§ What you need to do:
Retype the records below exactly as they stand, omitting the pictures.
═════ Dataset records
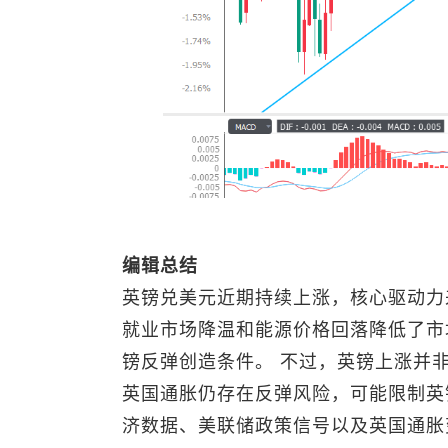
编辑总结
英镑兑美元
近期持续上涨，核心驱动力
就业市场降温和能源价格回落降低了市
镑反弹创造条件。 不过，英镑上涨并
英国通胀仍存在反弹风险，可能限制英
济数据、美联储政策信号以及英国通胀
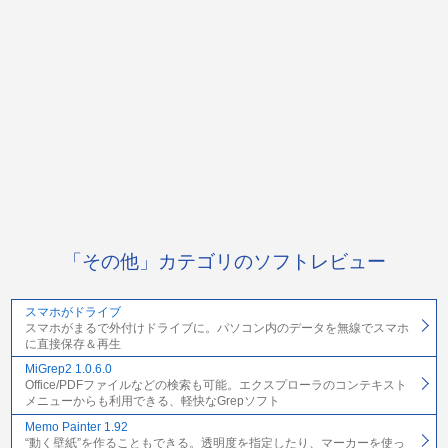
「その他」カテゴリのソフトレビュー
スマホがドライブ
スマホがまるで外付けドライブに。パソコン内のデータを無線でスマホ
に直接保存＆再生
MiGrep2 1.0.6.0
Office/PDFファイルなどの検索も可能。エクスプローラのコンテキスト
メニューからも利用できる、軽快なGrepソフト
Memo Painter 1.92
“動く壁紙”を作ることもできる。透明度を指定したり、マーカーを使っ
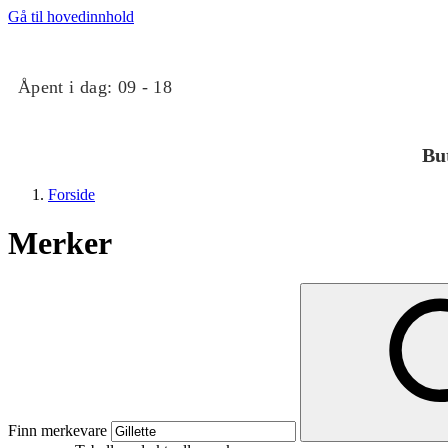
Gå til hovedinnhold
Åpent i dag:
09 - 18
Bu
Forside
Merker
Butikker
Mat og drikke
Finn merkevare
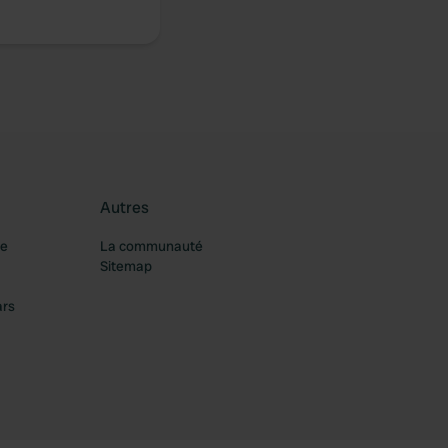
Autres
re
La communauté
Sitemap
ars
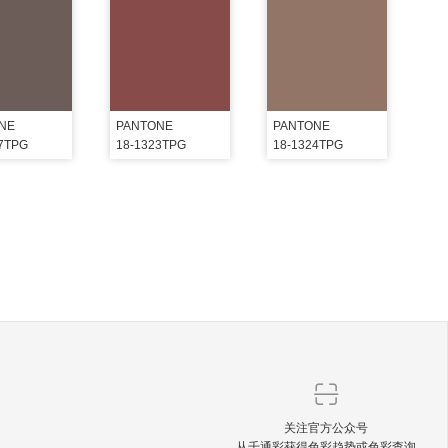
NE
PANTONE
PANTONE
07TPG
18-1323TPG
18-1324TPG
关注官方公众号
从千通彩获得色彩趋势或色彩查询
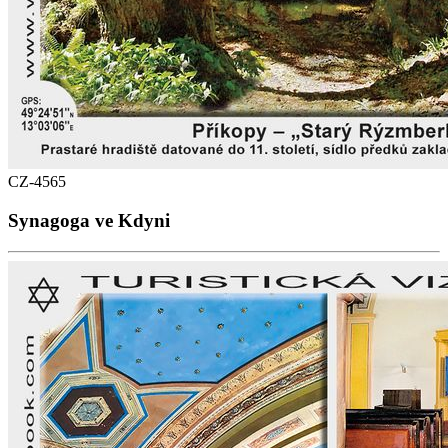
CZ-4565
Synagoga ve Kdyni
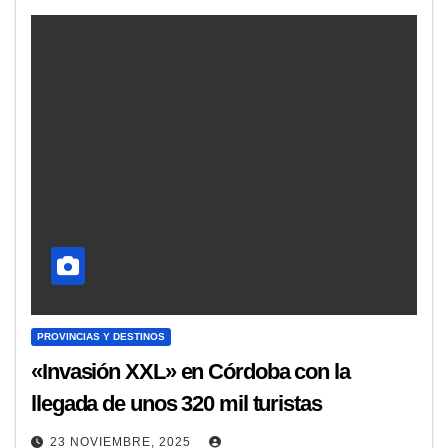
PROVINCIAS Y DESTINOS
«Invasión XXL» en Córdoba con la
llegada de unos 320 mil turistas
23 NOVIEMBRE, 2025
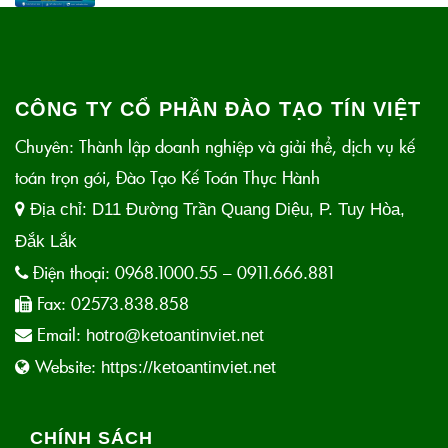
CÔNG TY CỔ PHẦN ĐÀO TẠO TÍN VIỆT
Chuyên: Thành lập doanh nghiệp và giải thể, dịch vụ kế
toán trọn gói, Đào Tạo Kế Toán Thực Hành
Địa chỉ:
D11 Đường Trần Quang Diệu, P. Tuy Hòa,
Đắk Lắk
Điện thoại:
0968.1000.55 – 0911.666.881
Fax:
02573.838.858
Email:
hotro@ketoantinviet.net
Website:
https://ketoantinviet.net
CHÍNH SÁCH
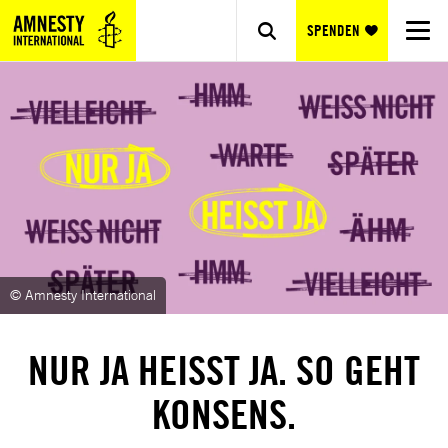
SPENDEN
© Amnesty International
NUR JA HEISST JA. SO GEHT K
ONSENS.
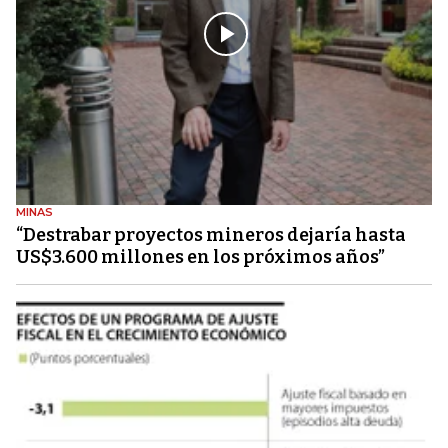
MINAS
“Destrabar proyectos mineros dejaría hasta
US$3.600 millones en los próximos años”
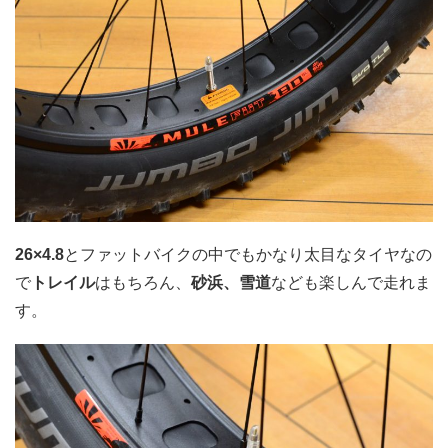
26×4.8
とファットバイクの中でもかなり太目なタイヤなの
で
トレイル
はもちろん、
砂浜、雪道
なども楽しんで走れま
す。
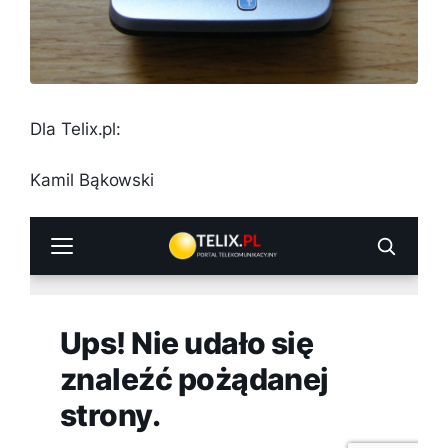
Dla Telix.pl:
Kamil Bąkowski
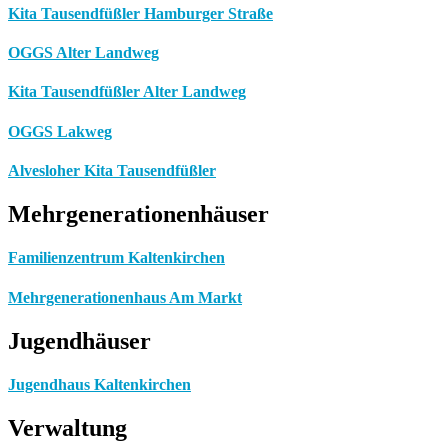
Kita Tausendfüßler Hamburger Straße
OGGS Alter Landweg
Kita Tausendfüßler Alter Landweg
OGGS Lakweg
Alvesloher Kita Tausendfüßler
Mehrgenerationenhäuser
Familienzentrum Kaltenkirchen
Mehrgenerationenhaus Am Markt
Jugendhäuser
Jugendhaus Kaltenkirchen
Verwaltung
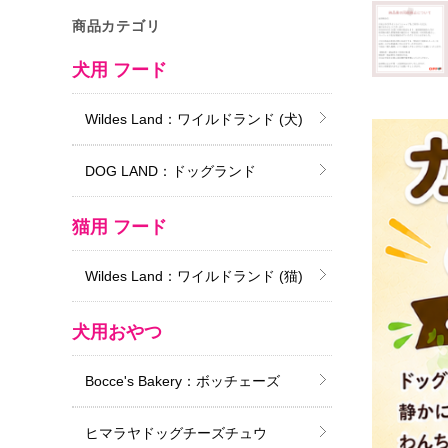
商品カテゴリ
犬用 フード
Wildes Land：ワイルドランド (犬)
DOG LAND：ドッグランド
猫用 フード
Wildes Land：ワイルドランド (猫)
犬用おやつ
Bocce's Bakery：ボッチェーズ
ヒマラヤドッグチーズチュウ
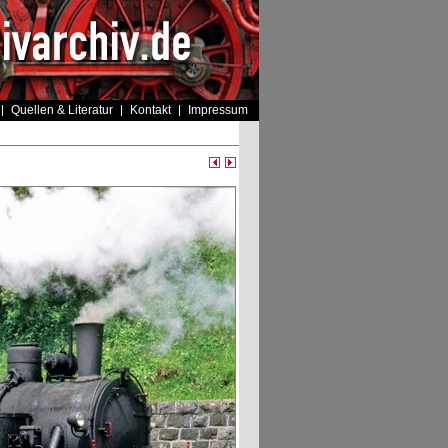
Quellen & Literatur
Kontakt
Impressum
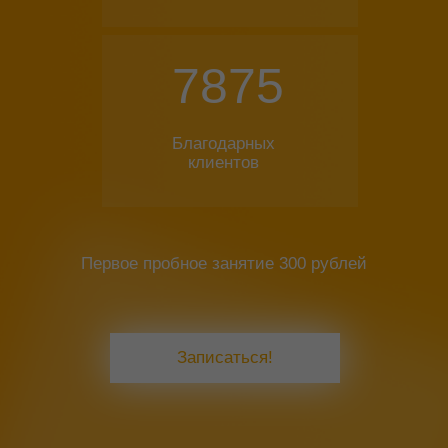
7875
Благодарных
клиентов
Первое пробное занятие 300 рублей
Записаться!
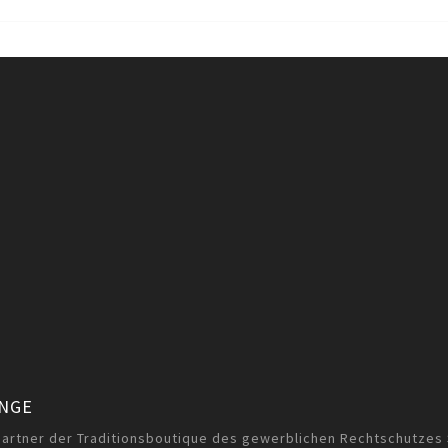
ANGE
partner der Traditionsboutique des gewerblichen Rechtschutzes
══════════
§ Your solution:
编辑总结
英镑兑美元
近期持续上涨，核心驱动力
就业市场降温和能源价格回落降低了市
镑反弹创造条件。 不过，英镑上涨并
英国通胀仍存在反弹风险，可能限制英
济数据、美联储政策信号以及英国通胀
「その他」カテゴリのソフトレビュー
スマホがドライブ
スマホがまるで外付けドライブに。パソコン内のデータを無線でスマホ
に直接保存＆再生
MiGrep2 1.0.6.0
Office/PDFファイルなどの検索も可能。エクスプローラのコンテキスト
メニューからも利用できる、軽快なGrepソフト
Memo Painter 1.92
“動く壁紙”を作ることもできる。透明度を指定したり、マーカーを使っ
Gå til hovedinnhold
Åpent i dag:
09 - 18
Bu
Forside
Merker
Butikker
Mat og drikke
Finn merkevare
Autres
re
La communauté
Sitemap
ars
NE
PANTONE
PANTONE
07TPG
18-1323TPG
18-1324TPG
关注官方公众号
从千通彩获得色彩趋势或色彩查询
CZ-4565
Synagoga ve Kdyni
PROVINCIAS Y DESTINOS
«Invasión XXL» en Córdoba con la
llegada de unos 320 mil turistas
23 NOVIEMBRE, 2025
CÔNG TY CỔ PHẦN ĐÀO TẠO TÍN VIỆT
Chuyên: Thành lập doanh nghiệp và giải thể, dịch vụ kế
toán trọn gói, Đào Tạo Kế Toán Thực Hành
Địa chỉ:
D11 Đường Trần Quang Diệu, P. Tuy Hòa,
Đắk Lắk
Điện thoại:
0968.1000.55 – 0911.666.881
Fax:
02573.838.858
Email:
hotro@ketoantinviet.net
Website:
https://ketoantinviet.net
CHÍNH SÁCH
SPENDEN
© Amnesty International
NUR JA HEISST JA. SO GEHT K
ONSENS.
MINAS
“Destrabar proyectos mineros dejaría hasta
US$3.600 millones en los próximos años”
26×4.8
とファットバイクの中でもかなり太目なタイヤなの
で
トレイル
はもちろん、
砂浜、雪道
なども楽しんで走れま
す。
Dla Telix.pl:
Kamil Bąkowski
Kita Tausendfüßler Hamburger Straße
OGGS Alter Landweg
Kita Tausendfüßler Alter Landweg
OGGS Lakweg
Alvesloher Kita Tausendfüßler
Mehrgenerationenhäuser
Familienzentrum Kaltenkirchen
Mehrgenerationenhaus Am Markt
Jugendhäuser
Jugendhaus Kaltenkirchen
Verwaltung
商品カテゴリ
犬用 フード
Wildes Land：ワイルドランド (犬)
DOG LAND：ドッグランド
猫用 フード
Wildes Land：ワイルドランド (猫)
犬用おやつ
Bocce's Bakery：ボッチェーズ
ヒマラヤドッグチーズチュウ
Quellen & Literatur
Kontakt
Impressum
7875
Благодарных
клиентов
Первое пробное занятие 300 рублей
Записаться!
ANGE
partner der Traditionsboutique des gewerblichen Rechtschutzes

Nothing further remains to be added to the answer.